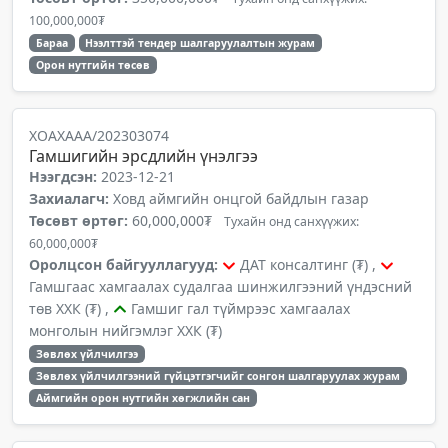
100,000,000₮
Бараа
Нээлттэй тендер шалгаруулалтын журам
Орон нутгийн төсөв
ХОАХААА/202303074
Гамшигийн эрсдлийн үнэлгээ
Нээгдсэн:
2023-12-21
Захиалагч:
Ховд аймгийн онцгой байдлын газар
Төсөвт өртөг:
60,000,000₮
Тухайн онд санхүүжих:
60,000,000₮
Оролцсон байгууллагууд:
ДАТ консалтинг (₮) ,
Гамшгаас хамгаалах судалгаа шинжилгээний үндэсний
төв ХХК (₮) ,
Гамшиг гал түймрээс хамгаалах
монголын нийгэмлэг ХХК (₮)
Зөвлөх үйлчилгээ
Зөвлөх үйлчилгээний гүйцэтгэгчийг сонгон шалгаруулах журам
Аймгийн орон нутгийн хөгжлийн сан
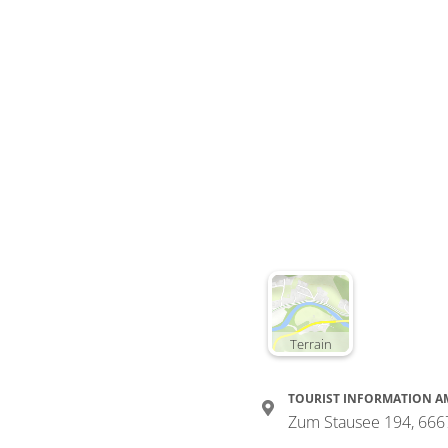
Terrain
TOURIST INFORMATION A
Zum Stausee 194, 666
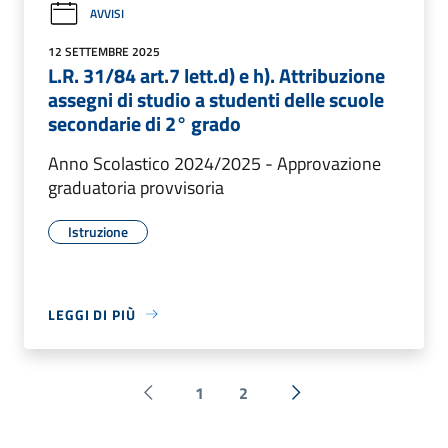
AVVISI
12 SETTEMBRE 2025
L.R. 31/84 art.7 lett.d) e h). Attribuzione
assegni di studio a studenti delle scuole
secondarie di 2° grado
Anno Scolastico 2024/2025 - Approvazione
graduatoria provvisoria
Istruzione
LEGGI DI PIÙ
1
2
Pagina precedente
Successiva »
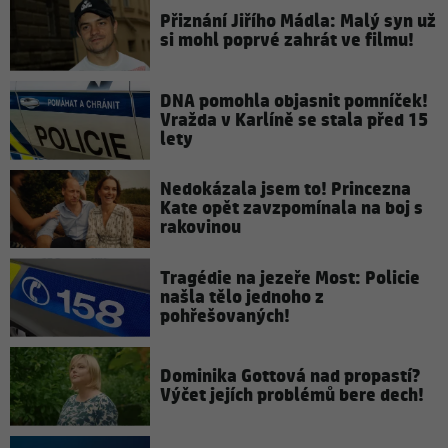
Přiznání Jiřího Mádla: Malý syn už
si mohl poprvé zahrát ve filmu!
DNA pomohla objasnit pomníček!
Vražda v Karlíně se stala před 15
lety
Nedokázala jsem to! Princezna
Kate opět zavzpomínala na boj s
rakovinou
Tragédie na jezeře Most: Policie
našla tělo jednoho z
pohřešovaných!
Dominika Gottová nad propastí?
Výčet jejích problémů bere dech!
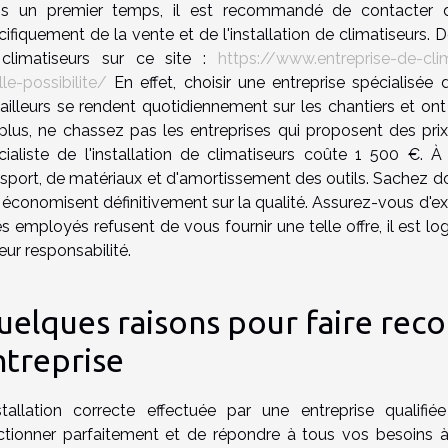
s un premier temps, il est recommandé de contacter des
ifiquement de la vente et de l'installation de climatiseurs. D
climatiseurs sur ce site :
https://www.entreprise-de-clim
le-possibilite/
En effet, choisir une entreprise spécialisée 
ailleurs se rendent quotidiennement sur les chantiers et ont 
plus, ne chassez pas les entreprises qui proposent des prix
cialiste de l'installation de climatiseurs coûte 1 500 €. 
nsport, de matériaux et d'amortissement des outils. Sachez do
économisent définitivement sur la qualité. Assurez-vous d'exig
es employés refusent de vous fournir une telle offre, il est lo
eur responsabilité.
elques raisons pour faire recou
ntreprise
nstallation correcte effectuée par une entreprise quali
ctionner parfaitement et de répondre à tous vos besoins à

# [Problem to work on]
Repeat each of the entries above exactly, but do not carry over the pictures.

# [Result of the task]
100,000,000₮
Бараа
Нээлттэй тендер шалгаруулалтын журам
Орон нутгийн төсөв
ХОАХААА/202303074
Гамшигийн эрсдлийн үнэлгээ
Нээгдсэн:
2023-12-21
Захиалагч:
Ховд аймгийн онцгой байдлын газар
Төсөвт өртөг:
60,000,000₮
Тухайн онд санхүүжих:
60,000,000₮
Оролцсон байгууллагууд:
ДАТ консалтинг (₮) ,
Гамшгаас хамгаалах судалгаа шинжилгээний үндэсний
төв ХХК (₮) ,
Гамшиг гал түймрээс хамгаалах
монголын нийгэмлэг ХХК (₮)
Зөвлөх үйлчилгээ
Зөвлөх үйлчилгээний гүйцэтгэгчийг сонгон шалгаруулах журам
Аймгийн орон нутгийн хөгжлийн сан
Terrain
TOURIST INFORMATION A
Zum Stausee 194, 666
AVVISI
12 SETTEMBRE 2025
L.R. 31/84 art.7 lett.d) e h). Attribuzione
assegni di studio a studenti delle scuole
secondarie di 2° grado
Anno Scolastico 2024/2025 - Approvazione
graduatoria provvisoria
Istruzione
LEGGI DI PIÙ
1
2
Pagina precedente
Successiva »
Přiznání Jiřího Mádla: Malý syn už
si mohl poprvé zahrát ve filmu!
DNA pomohla objasnit pomníček!
Vražda v Karlíně se stala před 15
lety
Nedokázala jsem to! Princezna
Kate opět zavzpomínala na boj s
rakovinou
Tragédie na jezeře Most: Policie
našla tělo jednoho z
pohřešovaných!
Dominika Gottová nad propastí?
Výčet jejích problémů bere dech!
s un premier temps, il est recommandé de contacter des
ifiquement de la vente et de l'installation de climatiseurs. D
climatiseurs sur ce site :
https://www.entreprise-de-clim
le-possibilite/
En effet, choisir une entreprise spécialisée 
ailleurs se rendent quotidiennement sur les chantiers et ont 
plus, ne chassez pas les entreprises qui proposent des prix
cialiste de l'installation de climatiseurs coûte 1 500 €. 
nsport, de matériaux et d'amortissement des outils. Sachez do
économisent définitivement sur la qualité. Assurez-vous d'exig
es employés refusent de vous fournir une telle offre, il est lo
eur responsabilité.
elques raisons pour faire recou
ntreprise
nstallation correcte effectuée par une entreprise quali
ctionner parfaitement et de répondre à tous vos besoins à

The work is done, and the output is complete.